Like teasers, individual shapes attract the viewer’s eye and immediately direct it to the muddy or shady mêlée of grey-brown areas, where it would get lost but for the geometric, clearly structured elements. Chessboard-like figurations, striped bars or frames reminiscent of patterned borders, frame the paintings on the top and bottom and/or both sides. They interrupt the imaginary roaming and lead the viewer back to the here and now. Michael Bauer compares his paintings with movie trailers: “The thing that the mind does when it fills in the blanks of a film that one only knows fragments of… This teasing can very well be used in painting. Attractants, red herrings, a false sense of security” (Die Figur ist Legion, op.cit.). Bauer uses plinths in a way that this stop-mode also works for his sculptures to prevent anyone from getting too close in reality or in their imagination: “DJ Penize, for instance, consists of three plinths. The first carries the figure, the figure is the plinth for the ballpoint pen, and the latter is the plinth for the contact data of my tax advisor” (Die Figur ist Legion, op.cit.).

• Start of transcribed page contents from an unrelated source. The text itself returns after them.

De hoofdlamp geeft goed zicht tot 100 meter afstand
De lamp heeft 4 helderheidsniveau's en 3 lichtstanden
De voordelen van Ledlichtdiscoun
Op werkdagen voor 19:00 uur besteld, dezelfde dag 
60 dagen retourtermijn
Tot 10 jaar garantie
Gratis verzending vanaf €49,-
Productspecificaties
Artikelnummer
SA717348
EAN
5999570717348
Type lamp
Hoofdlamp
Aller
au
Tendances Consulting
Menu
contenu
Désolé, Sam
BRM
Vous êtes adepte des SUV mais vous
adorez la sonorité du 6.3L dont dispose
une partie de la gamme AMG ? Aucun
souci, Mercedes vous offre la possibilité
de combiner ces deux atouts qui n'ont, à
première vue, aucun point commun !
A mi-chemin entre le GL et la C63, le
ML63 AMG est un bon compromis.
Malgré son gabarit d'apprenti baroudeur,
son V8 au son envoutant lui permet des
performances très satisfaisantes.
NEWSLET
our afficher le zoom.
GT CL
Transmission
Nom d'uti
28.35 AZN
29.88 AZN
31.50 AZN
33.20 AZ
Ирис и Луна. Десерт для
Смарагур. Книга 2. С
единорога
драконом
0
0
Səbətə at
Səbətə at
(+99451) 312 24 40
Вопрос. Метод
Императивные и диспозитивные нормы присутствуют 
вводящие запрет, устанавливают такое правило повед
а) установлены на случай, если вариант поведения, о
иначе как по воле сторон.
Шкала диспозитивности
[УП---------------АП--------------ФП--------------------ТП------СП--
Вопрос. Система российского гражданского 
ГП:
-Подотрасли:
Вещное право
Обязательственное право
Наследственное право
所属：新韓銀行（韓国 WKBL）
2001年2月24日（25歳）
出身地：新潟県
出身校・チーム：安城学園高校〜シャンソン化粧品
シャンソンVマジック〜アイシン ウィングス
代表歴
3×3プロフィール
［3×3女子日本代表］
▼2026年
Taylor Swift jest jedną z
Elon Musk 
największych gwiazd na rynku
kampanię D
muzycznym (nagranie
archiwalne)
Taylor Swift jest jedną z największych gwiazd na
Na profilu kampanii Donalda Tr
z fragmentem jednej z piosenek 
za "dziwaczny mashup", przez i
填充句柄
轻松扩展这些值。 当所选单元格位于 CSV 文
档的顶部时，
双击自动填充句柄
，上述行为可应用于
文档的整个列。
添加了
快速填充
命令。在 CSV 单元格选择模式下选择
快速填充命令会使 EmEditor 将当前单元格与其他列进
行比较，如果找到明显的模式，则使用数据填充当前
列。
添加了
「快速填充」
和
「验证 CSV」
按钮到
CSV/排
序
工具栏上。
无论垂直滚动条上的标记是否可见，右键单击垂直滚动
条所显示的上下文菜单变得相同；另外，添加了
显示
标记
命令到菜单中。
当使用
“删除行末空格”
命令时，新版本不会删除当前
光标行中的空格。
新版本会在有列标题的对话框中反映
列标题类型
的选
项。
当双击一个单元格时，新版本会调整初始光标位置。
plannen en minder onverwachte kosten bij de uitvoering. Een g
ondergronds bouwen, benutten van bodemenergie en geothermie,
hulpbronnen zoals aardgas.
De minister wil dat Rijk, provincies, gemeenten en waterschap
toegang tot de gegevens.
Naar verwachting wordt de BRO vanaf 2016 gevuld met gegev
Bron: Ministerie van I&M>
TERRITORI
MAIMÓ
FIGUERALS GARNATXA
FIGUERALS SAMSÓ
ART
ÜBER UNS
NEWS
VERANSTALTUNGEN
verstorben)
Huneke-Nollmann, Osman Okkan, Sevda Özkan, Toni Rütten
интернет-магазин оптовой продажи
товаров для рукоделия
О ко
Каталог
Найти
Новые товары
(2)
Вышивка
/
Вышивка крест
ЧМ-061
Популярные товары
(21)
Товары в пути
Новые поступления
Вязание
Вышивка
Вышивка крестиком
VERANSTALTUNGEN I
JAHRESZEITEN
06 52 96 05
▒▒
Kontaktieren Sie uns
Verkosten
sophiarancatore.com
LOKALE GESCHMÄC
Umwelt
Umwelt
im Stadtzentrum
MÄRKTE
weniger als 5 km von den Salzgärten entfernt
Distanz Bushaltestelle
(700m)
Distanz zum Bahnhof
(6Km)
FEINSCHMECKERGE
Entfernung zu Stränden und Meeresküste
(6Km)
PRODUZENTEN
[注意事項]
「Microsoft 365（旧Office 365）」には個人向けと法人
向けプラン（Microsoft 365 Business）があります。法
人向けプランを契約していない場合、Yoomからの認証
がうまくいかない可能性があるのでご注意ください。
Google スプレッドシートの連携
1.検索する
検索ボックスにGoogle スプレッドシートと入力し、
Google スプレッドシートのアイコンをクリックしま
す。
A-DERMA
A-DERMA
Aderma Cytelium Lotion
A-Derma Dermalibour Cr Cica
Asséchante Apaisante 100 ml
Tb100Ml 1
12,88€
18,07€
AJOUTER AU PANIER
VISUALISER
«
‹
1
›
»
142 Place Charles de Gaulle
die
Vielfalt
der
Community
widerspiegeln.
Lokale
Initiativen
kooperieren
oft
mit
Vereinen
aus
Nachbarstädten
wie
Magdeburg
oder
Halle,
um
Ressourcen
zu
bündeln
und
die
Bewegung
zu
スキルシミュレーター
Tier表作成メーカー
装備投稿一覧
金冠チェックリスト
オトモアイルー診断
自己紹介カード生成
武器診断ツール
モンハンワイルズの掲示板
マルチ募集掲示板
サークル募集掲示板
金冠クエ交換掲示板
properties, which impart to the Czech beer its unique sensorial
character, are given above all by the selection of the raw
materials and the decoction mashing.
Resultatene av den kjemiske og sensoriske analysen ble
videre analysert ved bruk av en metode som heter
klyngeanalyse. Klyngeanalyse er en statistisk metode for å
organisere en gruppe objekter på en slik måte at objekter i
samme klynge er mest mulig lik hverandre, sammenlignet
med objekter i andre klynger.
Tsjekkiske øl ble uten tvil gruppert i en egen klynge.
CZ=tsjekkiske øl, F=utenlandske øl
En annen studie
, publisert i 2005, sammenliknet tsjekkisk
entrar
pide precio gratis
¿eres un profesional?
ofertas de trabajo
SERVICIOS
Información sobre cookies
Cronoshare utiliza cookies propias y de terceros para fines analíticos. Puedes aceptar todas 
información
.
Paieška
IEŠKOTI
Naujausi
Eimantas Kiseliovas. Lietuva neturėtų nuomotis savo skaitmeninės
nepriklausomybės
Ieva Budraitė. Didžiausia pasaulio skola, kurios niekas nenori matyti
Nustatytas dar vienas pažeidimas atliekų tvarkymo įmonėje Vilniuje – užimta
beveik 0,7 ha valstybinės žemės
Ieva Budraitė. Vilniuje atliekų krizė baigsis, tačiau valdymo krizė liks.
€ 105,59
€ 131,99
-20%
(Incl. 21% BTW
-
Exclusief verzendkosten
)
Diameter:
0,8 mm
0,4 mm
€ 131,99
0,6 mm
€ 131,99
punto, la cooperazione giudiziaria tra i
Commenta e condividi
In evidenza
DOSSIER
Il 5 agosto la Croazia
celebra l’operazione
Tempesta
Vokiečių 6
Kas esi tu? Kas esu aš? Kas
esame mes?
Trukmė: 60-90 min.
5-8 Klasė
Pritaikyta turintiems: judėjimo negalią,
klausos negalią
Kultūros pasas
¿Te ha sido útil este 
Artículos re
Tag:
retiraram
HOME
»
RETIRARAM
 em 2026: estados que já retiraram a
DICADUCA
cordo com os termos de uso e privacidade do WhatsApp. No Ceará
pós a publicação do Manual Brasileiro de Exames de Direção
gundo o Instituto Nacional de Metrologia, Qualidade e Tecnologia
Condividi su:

Bauer’s sculptures intrigue by their mix of materials, with a rough wooden or cardboard plinth, glass tiles and isolated everyday objects such as nicotine patches, rice cakes, pills cast in resin or said ballpoint pen. Like in his paintings, the artist often welds together abstract compositions with very literal objective components. Here, too, he plays with the relationship of closeness and distance between work and viewer. Together with Robert Kraiss and Florian Gass, Michael Bauer constitutes the Ylmaz House Band, whose music fellow artist Stefanie Popp describes as the “billowing sensation of the bloodstream in your veins, or, perhaps, digestive peristalsis.” The singing she defines as coming “from very deep down inside… Like the unconscious turned into sound. Or the freely flowing inner pulp” (op. cit.), and thus cleverly hits the point where music and visuals meet. “With their irrepressible lack of rationale, Bauer’s paintings, drawings and sculptures keep telling us: you cannot rehearse a painting or an emotional reaction, and you cannot expect that the materials or your imagination will always do your bidding. A painting never is and never was an explanation — and it will always want to conceal as much as it reveals” (Begin Again, Jennifer Higgie, cat. Borwasser, op. cit.).